Russian Emergency Situations Ministry employees battle fire at Norilsk's combined heat and power plant No 3 on May 29.
Moscow CNN  — 

Emergency services in Russia have completed the first stage of a major cleanup operation after 20,000 tons of fuel spilled into a river in the Siberian city of Norilsk.

The fuel entered the water from a nearby power station, causing damage that one environmental group described as “catastrophic.”

Yevgeny Zinichev, the local head of the Russian Emergencies Ministry, told President Vladimir Putin on Friday that the first stage of the cleanup operation was complete, according to Russian state news agency TASS.

“The event, the emergency situation was localized on June 1,”Zinichev said, according to the agency.
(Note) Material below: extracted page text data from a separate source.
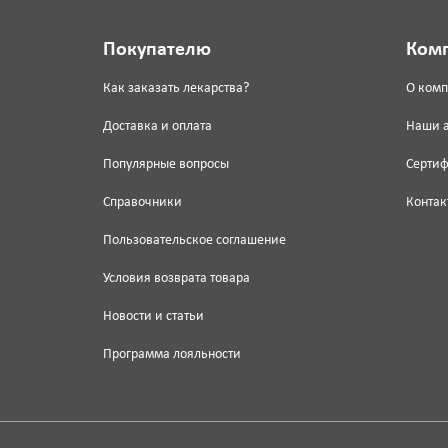
Покупателю
Ком
Как заказать лекарства?
О ком
Доставка и оплата
Наши 
Популярные вопросы
Серти
Справочники
Контак
Пользовательское соглашение
Условия возврата товара
Новости и статьи
Программа лояльности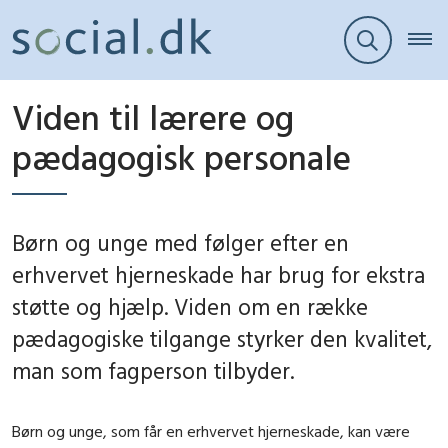
Viden til lærere og
pædagogisk personale
Børn og unge med følger efter en
erhvervet hjerneskade har brug for ekstra
støtte og hjælp. Viden om en række
pædagogiske tilgange styrker den kvalitet,
man som fagperson tilbyder.
Børn og unge, som får en erhvervet hjerneskade, kan være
Putin has declared a state of emergency in Norilsk over the spill.

In a statement released Friday, Russia’s prosecutor general linked the disaster in the Arctic city to permafrost thawing.
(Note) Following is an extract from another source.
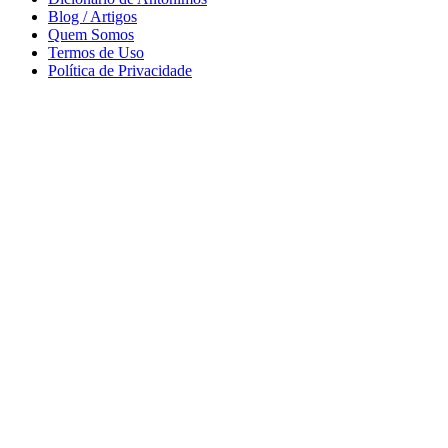
Blog / Artigos
Quem Somos
Termos de Uso
Política de Privacidade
“According to available data, a preliminary reason for the depressurization of the tank with diesel fuel was the subsidence of the soil and the concrete platform under it,” the statement read.

“In order to prevent the recurrence of a similar situation at especially dangerous facilities located in territories subject to permafrost thawing, the Prosecutor General of the Russian Federation Igor Krasnov, the regional prosecutors and environmental prosecutors have been instructed to conduct a comprehensive audit of such locations.”
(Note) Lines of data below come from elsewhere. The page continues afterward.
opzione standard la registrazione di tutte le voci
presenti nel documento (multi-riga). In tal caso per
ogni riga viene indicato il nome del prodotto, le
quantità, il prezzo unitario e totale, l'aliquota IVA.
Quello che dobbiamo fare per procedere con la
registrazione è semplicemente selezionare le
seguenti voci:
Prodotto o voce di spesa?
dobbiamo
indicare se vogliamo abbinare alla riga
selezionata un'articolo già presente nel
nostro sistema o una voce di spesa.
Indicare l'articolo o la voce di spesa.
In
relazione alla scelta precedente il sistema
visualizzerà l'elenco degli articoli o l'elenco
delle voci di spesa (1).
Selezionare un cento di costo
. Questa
A large diesel spill in the Ambarnaya River outside Norilsk on June 3.

The prosecutors said they would continue to investigate how the Norilsk spill occurred.

The power station’s employees originally tried to contain the fuel on their own and did not report the incident to emergency services for two days, head of the Ministry of Emergency Situations Evgeny Zinichev said Wednesday during a meeting with Putin which was broadcast on national television.

Norilsk has been historically among one of the world’s most polluted cities. According to a 2018 NASA study based on satellite data, Norilsk tops the list for worst sulphur dioxide pollution, spewing 1.9 million tons of the gas over the Arctic tundra.